Childrens suffrage would be just as likely to increase political exploitation of children as it would be to increase a childs political power. Aggressive marketing campaigns geared towards children would likely focus not on political issues, but on more superficial qualities of candidates, as such a style over substance approach has already been proven to be successful in marketing to children by fast food and toy companies. Children would also be under pressure to vote for the candidates that their parents or adult guardians vote for; in many cases political allegiance seems to be almost hereditary, but with the current system children are unable to vote until they have reached a level of development that allows them to view candidates more objectively. Considering how susceptible children are to adult influence, it is feasible for each child that votes with a clear understanding of the candidates and their platforms, at least one other child will vote for the candidate their parents voted for. Childrens rights are not necessarily served by such suffrage, as elections will be skewed toward those who can fashion the slickest advertising campaign aimed towards children, even more then under the current system.

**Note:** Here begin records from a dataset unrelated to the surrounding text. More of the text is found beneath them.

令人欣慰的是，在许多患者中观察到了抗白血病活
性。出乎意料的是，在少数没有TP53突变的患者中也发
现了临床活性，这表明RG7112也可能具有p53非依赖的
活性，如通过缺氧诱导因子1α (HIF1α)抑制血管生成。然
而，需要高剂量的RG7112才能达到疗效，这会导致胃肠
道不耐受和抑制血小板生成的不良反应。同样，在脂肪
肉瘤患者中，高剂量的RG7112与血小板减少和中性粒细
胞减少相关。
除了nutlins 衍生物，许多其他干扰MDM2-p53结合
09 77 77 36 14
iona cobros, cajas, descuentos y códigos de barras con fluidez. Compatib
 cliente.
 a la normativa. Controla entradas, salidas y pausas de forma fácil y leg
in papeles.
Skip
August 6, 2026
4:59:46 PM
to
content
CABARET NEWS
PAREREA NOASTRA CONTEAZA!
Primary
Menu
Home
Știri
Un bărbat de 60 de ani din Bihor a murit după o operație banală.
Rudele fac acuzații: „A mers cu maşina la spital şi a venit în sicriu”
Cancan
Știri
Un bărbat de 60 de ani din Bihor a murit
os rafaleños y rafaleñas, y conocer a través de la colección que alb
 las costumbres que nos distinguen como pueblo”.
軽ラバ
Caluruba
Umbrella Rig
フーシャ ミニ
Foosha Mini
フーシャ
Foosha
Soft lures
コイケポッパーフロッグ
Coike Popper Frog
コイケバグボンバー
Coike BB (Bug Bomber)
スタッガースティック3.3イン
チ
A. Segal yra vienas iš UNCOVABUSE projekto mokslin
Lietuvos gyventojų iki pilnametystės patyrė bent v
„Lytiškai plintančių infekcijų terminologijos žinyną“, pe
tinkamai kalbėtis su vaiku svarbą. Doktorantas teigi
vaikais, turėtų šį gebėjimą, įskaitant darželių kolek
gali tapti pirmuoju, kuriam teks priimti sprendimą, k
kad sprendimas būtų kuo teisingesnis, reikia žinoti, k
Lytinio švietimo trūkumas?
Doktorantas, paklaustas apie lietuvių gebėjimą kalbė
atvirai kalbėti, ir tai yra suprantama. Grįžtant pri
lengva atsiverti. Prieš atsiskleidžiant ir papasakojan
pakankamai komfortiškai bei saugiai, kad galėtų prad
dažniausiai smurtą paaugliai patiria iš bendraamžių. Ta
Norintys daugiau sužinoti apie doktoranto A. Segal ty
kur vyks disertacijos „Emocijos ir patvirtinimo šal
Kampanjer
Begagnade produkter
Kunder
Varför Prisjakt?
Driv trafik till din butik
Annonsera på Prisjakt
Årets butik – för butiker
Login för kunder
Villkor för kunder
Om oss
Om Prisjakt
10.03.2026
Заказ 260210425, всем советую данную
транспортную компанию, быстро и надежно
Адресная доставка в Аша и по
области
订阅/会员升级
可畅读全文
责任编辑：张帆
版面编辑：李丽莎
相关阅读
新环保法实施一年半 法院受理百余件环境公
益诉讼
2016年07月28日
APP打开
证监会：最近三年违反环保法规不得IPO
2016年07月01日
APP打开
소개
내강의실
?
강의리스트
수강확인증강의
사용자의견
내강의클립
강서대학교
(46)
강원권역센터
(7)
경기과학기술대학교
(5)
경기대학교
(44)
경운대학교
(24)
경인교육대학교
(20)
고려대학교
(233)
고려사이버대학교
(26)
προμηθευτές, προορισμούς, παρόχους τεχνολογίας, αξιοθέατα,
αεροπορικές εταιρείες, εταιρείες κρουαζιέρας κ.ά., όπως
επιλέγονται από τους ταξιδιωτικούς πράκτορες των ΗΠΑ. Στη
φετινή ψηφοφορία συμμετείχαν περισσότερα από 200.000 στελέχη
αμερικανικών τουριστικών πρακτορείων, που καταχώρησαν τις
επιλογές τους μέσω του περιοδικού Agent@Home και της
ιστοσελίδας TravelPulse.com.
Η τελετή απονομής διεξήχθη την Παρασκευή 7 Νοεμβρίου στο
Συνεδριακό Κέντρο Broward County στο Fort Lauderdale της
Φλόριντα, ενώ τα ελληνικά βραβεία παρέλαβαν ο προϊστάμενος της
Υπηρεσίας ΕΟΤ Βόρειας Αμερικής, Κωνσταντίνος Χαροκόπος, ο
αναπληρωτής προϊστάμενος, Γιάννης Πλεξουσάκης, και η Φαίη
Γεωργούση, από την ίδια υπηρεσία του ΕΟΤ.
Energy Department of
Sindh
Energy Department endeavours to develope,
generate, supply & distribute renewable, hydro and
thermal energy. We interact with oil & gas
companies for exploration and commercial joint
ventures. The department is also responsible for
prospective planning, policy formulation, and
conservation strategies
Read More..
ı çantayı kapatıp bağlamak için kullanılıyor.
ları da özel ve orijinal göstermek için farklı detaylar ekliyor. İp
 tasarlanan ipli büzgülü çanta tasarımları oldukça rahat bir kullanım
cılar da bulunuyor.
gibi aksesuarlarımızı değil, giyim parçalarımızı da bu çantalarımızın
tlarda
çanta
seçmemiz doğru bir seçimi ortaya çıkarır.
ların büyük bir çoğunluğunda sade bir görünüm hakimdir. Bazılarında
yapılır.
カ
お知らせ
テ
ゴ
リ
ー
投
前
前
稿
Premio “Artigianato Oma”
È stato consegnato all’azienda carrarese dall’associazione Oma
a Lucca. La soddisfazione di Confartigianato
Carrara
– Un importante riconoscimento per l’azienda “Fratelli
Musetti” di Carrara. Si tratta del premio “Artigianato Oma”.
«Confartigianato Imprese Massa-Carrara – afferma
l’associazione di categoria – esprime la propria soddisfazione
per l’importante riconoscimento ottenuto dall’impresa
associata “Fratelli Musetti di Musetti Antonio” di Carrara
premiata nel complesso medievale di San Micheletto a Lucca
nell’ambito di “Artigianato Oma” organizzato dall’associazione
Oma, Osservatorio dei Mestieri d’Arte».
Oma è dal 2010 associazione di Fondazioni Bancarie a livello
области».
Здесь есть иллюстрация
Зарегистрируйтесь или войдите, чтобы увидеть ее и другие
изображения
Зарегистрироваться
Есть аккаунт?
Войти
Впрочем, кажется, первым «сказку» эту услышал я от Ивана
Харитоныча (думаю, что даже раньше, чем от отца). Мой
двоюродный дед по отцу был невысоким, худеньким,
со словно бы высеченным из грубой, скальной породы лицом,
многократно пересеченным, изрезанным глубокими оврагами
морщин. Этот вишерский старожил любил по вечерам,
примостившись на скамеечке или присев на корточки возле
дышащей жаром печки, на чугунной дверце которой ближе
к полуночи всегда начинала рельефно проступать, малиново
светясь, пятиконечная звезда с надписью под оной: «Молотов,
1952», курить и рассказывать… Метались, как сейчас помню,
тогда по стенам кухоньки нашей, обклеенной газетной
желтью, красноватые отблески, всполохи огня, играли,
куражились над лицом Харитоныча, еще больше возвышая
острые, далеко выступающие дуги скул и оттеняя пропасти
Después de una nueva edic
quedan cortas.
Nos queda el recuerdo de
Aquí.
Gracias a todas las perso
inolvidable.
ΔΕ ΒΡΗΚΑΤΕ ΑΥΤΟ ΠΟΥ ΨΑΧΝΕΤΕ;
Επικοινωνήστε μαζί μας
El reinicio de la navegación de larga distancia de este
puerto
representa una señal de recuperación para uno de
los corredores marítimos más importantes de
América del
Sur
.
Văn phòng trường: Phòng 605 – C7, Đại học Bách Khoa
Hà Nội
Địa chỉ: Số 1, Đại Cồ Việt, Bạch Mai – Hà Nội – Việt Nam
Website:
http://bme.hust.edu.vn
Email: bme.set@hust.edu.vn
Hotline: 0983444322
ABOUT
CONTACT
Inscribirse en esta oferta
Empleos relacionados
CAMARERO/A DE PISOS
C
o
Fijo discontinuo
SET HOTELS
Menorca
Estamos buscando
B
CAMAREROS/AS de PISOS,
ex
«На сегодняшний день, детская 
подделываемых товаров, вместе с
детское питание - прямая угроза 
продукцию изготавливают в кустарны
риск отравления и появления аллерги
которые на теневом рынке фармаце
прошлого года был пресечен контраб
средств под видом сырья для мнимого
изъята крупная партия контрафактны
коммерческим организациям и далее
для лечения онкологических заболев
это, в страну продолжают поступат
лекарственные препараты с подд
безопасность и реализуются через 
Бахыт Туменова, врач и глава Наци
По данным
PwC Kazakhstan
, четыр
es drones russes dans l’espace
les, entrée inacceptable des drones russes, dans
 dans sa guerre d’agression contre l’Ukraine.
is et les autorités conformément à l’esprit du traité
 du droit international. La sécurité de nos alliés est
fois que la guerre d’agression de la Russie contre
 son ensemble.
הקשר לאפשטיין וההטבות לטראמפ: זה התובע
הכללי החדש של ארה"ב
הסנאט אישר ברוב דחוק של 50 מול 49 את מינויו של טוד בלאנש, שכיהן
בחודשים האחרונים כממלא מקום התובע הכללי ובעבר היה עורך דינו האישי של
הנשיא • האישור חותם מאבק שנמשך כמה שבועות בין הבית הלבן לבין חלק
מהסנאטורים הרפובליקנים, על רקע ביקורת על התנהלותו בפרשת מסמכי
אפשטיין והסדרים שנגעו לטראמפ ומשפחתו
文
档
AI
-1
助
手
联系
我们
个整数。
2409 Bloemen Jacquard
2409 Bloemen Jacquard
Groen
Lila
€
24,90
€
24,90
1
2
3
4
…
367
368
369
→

The determination rights of the child are best served by targeting and supporting adult parents and guardians to adopt a more authoritative style of parenting. Parents should allow children input into decisions reflecting their lives, with a growing level of discussion as the childs cognitive capacity increases. While Farsons call to end discrimination against children resounds on some points, it encourages exploitation on other points that would likely do more harm then good to the childs development. With his Childs Bill of Rights, as with the Convention, Farson argues for the best interests of the child, but in reality childhood is a state in which children are vulnerable and must be protected from exploitation. Contrary to Farsons belief, the best interests of the child are sometimes more appropriately served by limiting a childs freedom in the interests of protection then allowing them to deal with decisions that they are not ready or able to make informed choices about.
Covell, K.,& Howe, B. R. (2001). The Challenge Of Childrens Rights For Canada. Waterloo: Wilfred Laurier University Press.
Farson, R. (1992). Birthrights. Ideologies of Childrens Rights. Dordrecht: Kluwer.